═══ Dataset extract ═══
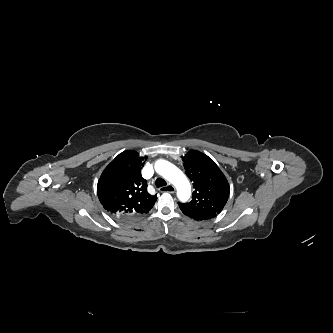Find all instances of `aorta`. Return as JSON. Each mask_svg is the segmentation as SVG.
Returning <instances> with one entry per match:
<instances>
[{
  "label": "aorta",
  "instance_id": "aorta-1",
  "mask_svg": "<svg viewBox=\"0 0 333 333\" xmlns=\"http://www.w3.org/2000/svg\"><path fill=\"white\" fill-rule=\"evenodd\" d=\"M155 170L176 187L177 197L180 201L185 202L190 198V183L180 169L168 161L158 160L155 163Z\"/></svg>",
  "mask_w": 333,
  "mask_h": 333
}]
</instances>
═══
Exercise details » Set down the data again, exactly, without images.

Written answer »
Find all instances of `aorta`. Return as JSON. Each mask_svg is the segmentation as SVG.
Returning <instances> with one entry per match:
<instances>
[{
  "label": "aorta",
  "instance_id": "aorta-1",
  "mask_svg": "<svg viewBox=\"0 0 333 333\" xmlns=\"http://www.w3.org/2000/svg\"><path fill=\"white\" fill-rule=\"evenodd\" d=\"M155 170L176 187L177 197L180 201L185 202L190 198V183L180 169L168 161L158 160L155 163Z\"/></svg>",
  "mask_w": 333,
  "mask_h": 333
}]
</instances>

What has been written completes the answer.